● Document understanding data
-.-.-

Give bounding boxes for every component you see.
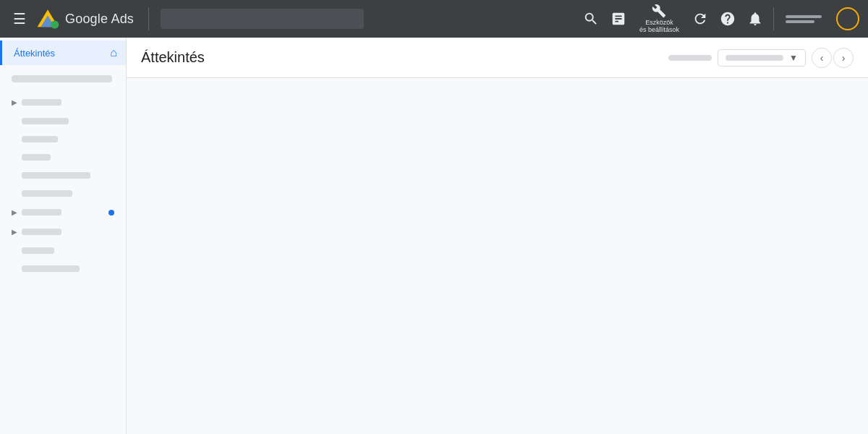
chevron-down-icon: ▼ bbox=[789, 53, 798, 63]
sidebar-label-skeleton bbox=[22, 99, 61, 106]
sidebar-label-skeleton bbox=[22, 209, 61, 216]
main-content-area: Áttekintés ▼ ‹ › bbox=[127, 38, 868, 434]
tools-label: Eszközök és beállítások bbox=[639, 20, 679, 34]
sidebar-active-label: Áttekintés bbox=[14, 48, 55, 59]
sidebar-label-skeleton bbox=[22, 118, 69, 124]
help-icon-button[interactable] bbox=[715, 7, 740, 31]
tools-icon bbox=[652, 4, 666, 18]
svg-point-2 bbox=[51, 20, 59, 28]
list-item[interactable] bbox=[0, 148, 126, 166]
sidebar-label-skeleton bbox=[22, 247, 54, 254]
account-name-placeholder bbox=[780, 12, 827, 26]
search-bar-skeleton bbox=[161, 9, 364, 29]
date-range-dropdown[interactable]: ▼ bbox=[718, 49, 806, 67]
sidebar-label-skeleton bbox=[22, 154, 51, 161]
list-item[interactable] bbox=[0, 112, 126, 130]
nav-divider bbox=[148, 7, 149, 30]
main-header: Áttekintés ▼ ‹ › bbox=[127, 38, 868, 78]
main-header-actions: ▼ ‹ › bbox=[668, 48, 854, 68]
main-layout: Áttekintés ⌂ ▶ ▶ bbox=[0, 38, 868, 434]
page-title: Áttekintés bbox=[141, 49, 205, 66]
chevron-right-icon: ▶ bbox=[12, 208, 17, 216]
dropdown-label-placeholder bbox=[726, 55, 783, 61]
app-title: Google Ads bbox=[65, 12, 134, 27]
account-avatar[interactable] bbox=[836, 7, 859, 30]
list-item[interactable] bbox=[0, 242, 126, 260]
notifications-icon-button[interactable] bbox=[743, 7, 767, 31]
sidebar-skeleton-bar-1 bbox=[12, 75, 112, 82]
app-logo: Google Ads bbox=[36, 7, 134, 30]
main-body bbox=[127, 78, 868, 434]
google-ads-logo-icon bbox=[36, 7, 59, 30]
chevron-right-icon: ▶ bbox=[12, 228, 17, 236]
actions-divider bbox=[773, 7, 774, 30]
navigation-arrows: ‹ › bbox=[812, 48, 854, 68]
list-item[interactable]: ▶ bbox=[0, 93, 126, 112]
list-item[interactable]: ▶ bbox=[0, 222, 126, 242]
search-icon-button[interactable] bbox=[579, 7, 603, 31]
list-item[interactable] bbox=[0, 260, 126, 278]
sidebar-label-skeleton bbox=[22, 172, 90, 179]
refresh-icon-button[interactable] bbox=[688, 7, 712, 31]
sidebar-item-attekintes[interactable]: Áttekintés ⌂ bbox=[0, 41, 126, 65]
chevron-right-icon: ▶ bbox=[12, 98, 17, 106]
hamburger-menu-button[interactable]: ☰ bbox=[9, 6, 30, 32]
tools-settings-button[interactable]: Eszközök és beállítások bbox=[634, 1, 685, 37]
notification-dot bbox=[109, 210, 114, 216]
topnav-action-buttons: Eszközök és beállítások bbox=[579, 1, 859, 37]
sidebar-skeleton-group-1 bbox=[0, 65, 126, 93]
top-navigation: ☰ Google Ads Eszközök és beállítások bbox=[0, 0, 868, 38]
sidebar-label-skeleton bbox=[22, 229, 61, 235]
list-item[interactable] bbox=[0, 130, 126, 148]
reports-icon bbox=[610, 11, 626, 27]
bell-icon bbox=[747, 11, 763, 27]
list-item[interactable]: ▶ bbox=[0, 203, 126, 222]
help-icon bbox=[720, 11, 736, 27]
home-icon: ⌂ bbox=[110, 46, 117, 59]
reports-icon-button[interactable] bbox=[606, 7, 631, 31]
refresh-icon bbox=[692, 11, 708, 27]
search-icon bbox=[583, 11, 599, 27]
sidebar: Áttekintés ⌂ ▶ ▶ bbox=[0, 38, 127, 434]
list-item[interactable] bbox=[0, 166, 126, 184]
sidebar-label-skeleton bbox=[22, 190, 72, 197]
sidebar-label-skeleton bbox=[22, 136, 58, 142]
nav-next-button[interactable]: › bbox=[833, 48, 854, 68]
sidebar-label-skeleton bbox=[22, 265, 80, 272]
list-item[interactable] bbox=[0, 184, 126, 203]
nav-prev-button[interactable]: ‹ bbox=[812, 48, 832, 68]
header-bar-placeholder bbox=[668, 55, 712, 61]
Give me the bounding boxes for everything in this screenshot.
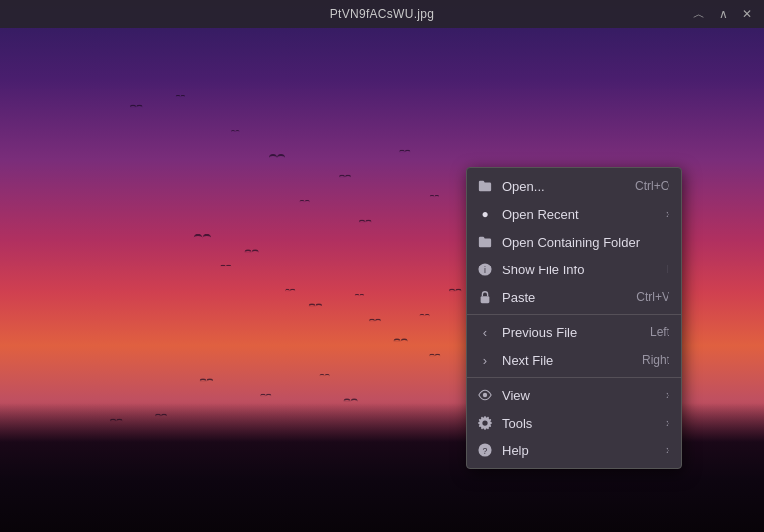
menu-item-paste[interactable]: Paste Ctrl+V [467,283,681,311]
maximize-icon: ∧ [719,7,728,21]
context-menu: Open... Ctrl+O ● Open Recent › Open Cont… [466,167,682,469]
svg-text:?: ? [483,446,488,456]
submenu-arrow-recent: › [666,207,669,221]
submenu-arrow-tools: › [666,416,669,430]
info-icon: i [477,261,494,278]
menu-tools-label: Tools [502,416,660,431]
menu-help-label: Help [502,443,660,458]
menu-item-show-file-info[interactable]: i Show File Info I [467,256,681,283]
minimize-icon: ︿ [693,6,705,23]
menu-open-recent-label: Open Recent [502,207,660,222]
menu-item-next-file[interactable]: › Next File Right [467,346,681,374]
svg-text:i: i [484,266,486,275]
menu-item-open[interactable]: Open... Ctrl+O [467,172,681,200]
menu-show-file-info-shortcut: I [667,263,669,276]
close-icon: ✕ [742,7,752,21]
menu-paste-shortcut: Ctrl+V [636,290,669,304]
menu-item-open-folder[interactable]: Open Containing Folder [467,228,681,256]
menu-show-file-info-label: Show File Info [502,263,655,277]
menu-item-help[interactable]: ? Help › [467,437,681,464]
menu-paste-label: Paste [502,290,624,305]
menu-item-tools[interactable]: Tools › [467,409,681,437]
folder-open-icon [477,177,494,195]
maximize-button[interactable]: ∧ [714,5,732,23]
minimize-button[interactable]: ︿ [690,5,708,23]
menu-open-shortcut: Ctrl+O [635,179,669,193]
menu-prev-file-shortcut: Left [650,325,669,339]
close-button[interactable]: ✕ [738,5,756,23]
menu-next-file-label: Next File [502,353,630,368]
menu-item-view[interactable]: View › [467,381,681,409]
menu-prev-file-label: Previous File [502,325,638,340]
separator-2 [467,377,681,378]
menu-view-label: View [502,388,660,403]
help-icon: ? [477,442,494,459]
menu-next-file-shortcut: Right [642,353,669,367]
view-icon [477,386,494,404]
window-title: PtVN9fACsWU.jpg [330,7,435,21]
window-controls: ︿ ∧ ✕ [690,0,756,28]
folder-icon [477,233,494,251]
prev-icon: ‹ [477,323,494,341]
menu-item-open-recent[interactable]: ● Open Recent › [467,200,681,228]
menu-open-label: Open... [502,179,623,194]
titlebar: PtVN9fACsWU.jpg ︿ ∧ ✕ [0,0,764,28]
next-icon: › [477,351,494,369]
menu-item-prev-file[interactable]: ‹ Previous File Left [467,318,681,346]
submenu-arrow-view: › [666,388,669,402]
svg-rect-2 [481,296,490,303]
recent-icon: ● [477,205,494,223]
tools-icon [477,414,494,432]
separator-1 [467,314,681,315]
svg-point-3 [483,393,487,397]
menu-open-folder-label: Open Containing Folder [502,235,669,250]
lock-icon [477,288,494,306]
submenu-arrow-help: › [666,443,669,457]
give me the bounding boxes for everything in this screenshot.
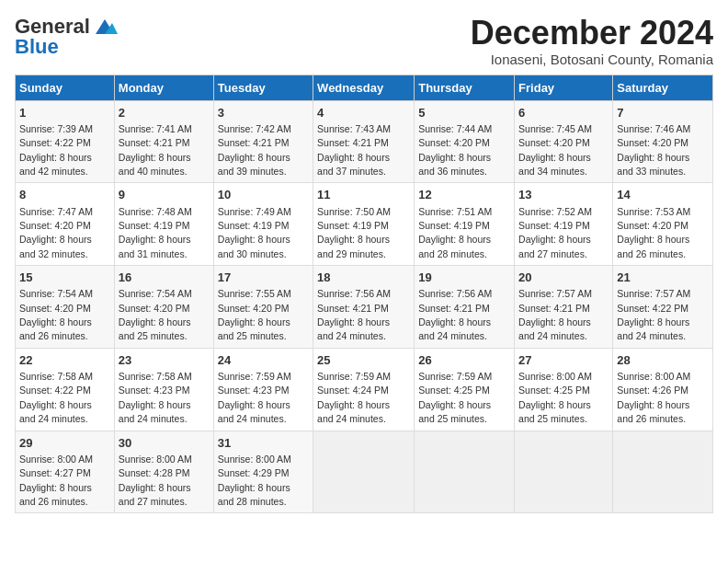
day-info: Sunrise: 7:49 AM Sunset: 4:19 PM Dayligh…	[218, 206, 291, 259]
col-header-wednesday: Wednesday	[313, 75, 415, 100]
month-title: December 2024	[471, 15, 713, 52]
day-info: Sunrise: 7:39 AM Sunset: 4:22 PM Dayligh…	[19, 123, 93, 177]
day-info: Sunrise: 7:58 AM Sunset: 4:22 PM Dayligh…	[19, 371, 93, 424]
day-info: Sunrise: 7:59 AM Sunset: 4:23 PM Dayligh…	[218, 371, 291, 424]
day-number: 17	[218, 270, 309, 286]
day-cell: 27Sunrise: 8:00 AM Sunset: 4:25 PM Dayli…	[515, 348, 613, 431]
day-info: Sunrise: 7:50 AM Sunset: 4:19 PM Dayligh…	[317, 206, 391, 259]
day-info: Sunrise: 7:42 AM Sunset: 4:21 PM Dayligh…	[218, 123, 291, 177]
day-cell: 26Sunrise: 7:59 AM Sunset: 4:25 PM Dayli…	[415, 348, 515, 431]
day-cell: 13Sunrise: 7:52 AM Sunset: 4:19 PM Dayli…	[515, 183, 613, 266]
day-number: 11	[317, 187, 410, 203]
day-number: 6	[518, 105, 609, 121]
day-info: Sunrise: 7:51 AM Sunset: 4:19 PM Dayligh…	[418, 206, 492, 259]
day-cell: 1Sunrise: 7:39 AM Sunset: 4:22 PM Daylig…	[16, 100, 115, 183]
day-cell	[515, 431, 613, 513]
day-info: Sunrise: 7:59 AM Sunset: 4:24 PM Dayligh…	[317, 371, 391, 424]
day-number: 7	[617, 105, 709, 121]
day-info: Sunrise: 7:55 AM Sunset: 4:20 PM Dayligh…	[218, 288, 291, 341]
day-cell: 2Sunrise: 7:41 AM Sunset: 4:21 PM Daylig…	[114, 100, 213, 183]
day-cell: 19Sunrise: 7:56 AM Sunset: 4:21 PM Dayli…	[415, 266, 515, 349]
day-cell: 6Sunrise: 7:45 AM Sunset: 4:20 PM Daylig…	[515, 100, 613, 183]
day-cell: 23Sunrise: 7:58 AM Sunset: 4:23 PM Dayli…	[114, 348, 213, 431]
day-number: 27	[518, 352, 609, 369]
day-number: 2	[119, 105, 210, 121]
day-info: Sunrise: 7:57 AM Sunset: 4:22 PM Dayligh…	[617, 288, 690, 341]
day-cell: 29Sunrise: 8:00 AM Sunset: 4:27 PM Dayli…	[16, 431, 115, 513]
day-cell: 4Sunrise: 7:43 AM Sunset: 4:21 PM Daylig…	[313, 100, 415, 183]
day-cell: 3Sunrise: 7:42 AM Sunset: 4:21 PM Daylig…	[213, 100, 313, 183]
day-cell: 8Sunrise: 7:47 AM Sunset: 4:20 PM Daylig…	[16, 183, 115, 266]
day-number: 31	[218, 435, 309, 452]
day-number: 21	[617, 270, 709, 286]
day-info: Sunrise: 8:00 AM Sunset: 4:28 PM Dayligh…	[119, 454, 192, 507]
day-cell: 17Sunrise: 7:55 AM Sunset: 4:20 PM Dayli…	[213, 266, 313, 349]
day-number: 13	[518, 187, 609, 203]
day-cell: 18Sunrise: 7:56 AM Sunset: 4:21 PM Dayli…	[313, 266, 415, 349]
day-cell: 31Sunrise: 8:00 AM Sunset: 4:29 PM Dayli…	[213, 431, 313, 513]
logo: General Blue	[15, 15, 118, 59]
day-number: 16	[119, 270, 210, 286]
day-cell: 12Sunrise: 7:51 AM Sunset: 4:19 PM Dayli…	[415, 183, 515, 266]
day-number: 3	[218, 105, 309, 121]
day-cell: 21Sunrise: 7:57 AM Sunset: 4:22 PM Dayli…	[613, 266, 713, 349]
col-header-friday: Friday	[515, 75, 613, 100]
day-cell	[415, 431, 515, 513]
day-info: Sunrise: 7:43 AM Sunset: 4:21 PM Dayligh…	[317, 123, 391, 177]
day-cell: 16Sunrise: 7:54 AM Sunset: 4:20 PM Dayli…	[114, 266, 213, 349]
day-number: 28	[617, 352, 709, 369]
day-info: Sunrise: 7:46 AM Sunset: 4:20 PM Dayligh…	[617, 123, 690, 177]
week-row-2: 8Sunrise: 7:47 AM Sunset: 4:20 PM Daylig…	[16, 183, 713, 266]
day-number: 12	[418, 187, 510, 203]
day-number: 19	[418, 270, 510, 286]
day-cell: 5Sunrise: 7:44 AM Sunset: 4:20 PM Daylig…	[415, 100, 515, 183]
logo-icon	[92, 17, 118, 36]
page-header: General Blue December 2024 Ionaseni, Bot…	[15, 15, 713, 67]
day-number: 10	[218, 187, 309, 203]
day-info: Sunrise: 7:47 AM Sunset: 4:20 PM Dayligh…	[19, 206, 93, 259]
day-info: Sunrise: 8:00 AM Sunset: 4:26 PM Dayligh…	[617, 371, 690, 424]
day-number: 24	[218, 352, 309, 369]
day-cell: 30Sunrise: 8:00 AM Sunset: 4:28 PM Dayli…	[114, 431, 213, 513]
day-number: 5	[418, 105, 510, 121]
day-info: Sunrise: 7:41 AM Sunset: 4:21 PM Dayligh…	[119, 123, 192, 177]
day-cell	[613, 431, 713, 513]
day-number: 9	[119, 187, 210, 203]
day-info: Sunrise: 8:00 AM Sunset: 4:25 PM Dayligh…	[518, 371, 592, 424]
day-cell: 9Sunrise: 7:48 AM Sunset: 4:19 PM Daylig…	[114, 183, 213, 266]
day-cell: 15Sunrise: 7:54 AM Sunset: 4:20 PM Dayli…	[16, 266, 115, 349]
day-info: Sunrise: 7:52 AM Sunset: 4:19 PM Dayligh…	[518, 206, 592, 259]
day-cell: 25Sunrise: 7:59 AM Sunset: 4:24 PM Dayli…	[313, 348, 415, 431]
day-cell: 24Sunrise: 7:59 AM Sunset: 4:23 PM Dayli…	[213, 348, 313, 431]
week-row-1: 1Sunrise: 7:39 AM Sunset: 4:22 PM Daylig…	[16, 100, 713, 183]
day-info: Sunrise: 8:00 AM Sunset: 4:27 PM Dayligh…	[19, 454, 93, 507]
day-cell: 11Sunrise: 7:50 AM Sunset: 4:19 PM Dayli…	[313, 183, 415, 266]
location: Ionaseni, Botosani County, Romania	[471, 52, 713, 67]
day-info: Sunrise: 7:45 AM Sunset: 4:20 PM Dayligh…	[518, 123, 592, 177]
col-header-monday: Monday	[114, 75, 213, 100]
day-number: 18	[317, 270, 410, 286]
day-info: Sunrise: 7:56 AM Sunset: 4:21 PM Dayligh…	[317, 288, 391, 341]
day-number: 23	[119, 352, 210, 369]
col-header-saturday: Saturday	[613, 75, 713, 100]
header-row: SundayMondayTuesdayWednesdayThursdayFrid…	[16, 75, 713, 100]
day-cell: 28Sunrise: 8:00 AM Sunset: 4:26 PM Dayli…	[613, 348, 713, 431]
day-number: 4	[317, 105, 410, 121]
day-cell	[313, 431, 415, 513]
week-row-5: 29Sunrise: 8:00 AM Sunset: 4:27 PM Dayli…	[16, 431, 713, 513]
day-info: Sunrise: 7:58 AM Sunset: 4:23 PM Dayligh…	[119, 371, 192, 424]
week-row-3: 15Sunrise: 7:54 AM Sunset: 4:20 PM Dayli…	[16, 266, 713, 349]
day-cell: 10Sunrise: 7:49 AM Sunset: 4:19 PM Dayli…	[213, 183, 313, 266]
day-info: Sunrise: 8:00 AM Sunset: 4:29 PM Dayligh…	[218, 454, 291, 507]
day-number: 14	[617, 187, 709, 203]
title-block: December 2024 Ionaseni, Botosani County,…	[471, 15, 713, 67]
day-info: Sunrise: 7:44 AM Sunset: 4:20 PM Dayligh…	[418, 123, 492, 177]
day-cell: 14Sunrise: 7:53 AM Sunset: 4:20 PM Dayli…	[613, 183, 713, 266]
day-number: 20	[518, 270, 609, 286]
day-cell: 20Sunrise: 7:57 AM Sunset: 4:21 PM Dayli…	[515, 266, 613, 349]
day-number: 29	[19, 435, 110, 452]
calendar-table: SundayMondayTuesdayWednesdayThursdayFrid…	[15, 75, 713, 514]
day-number: 15	[19, 270, 110, 286]
col-header-thursday: Thursday	[415, 75, 515, 100]
day-number: 26	[418, 352, 510, 369]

-.-.-

● What the task requires
Every line that holds the string "close" must be copied from the records above.

● Your solution
close-icon: ✕ [742,7,752,21]
close-button[interactable]: ✕ [738,5,756,23]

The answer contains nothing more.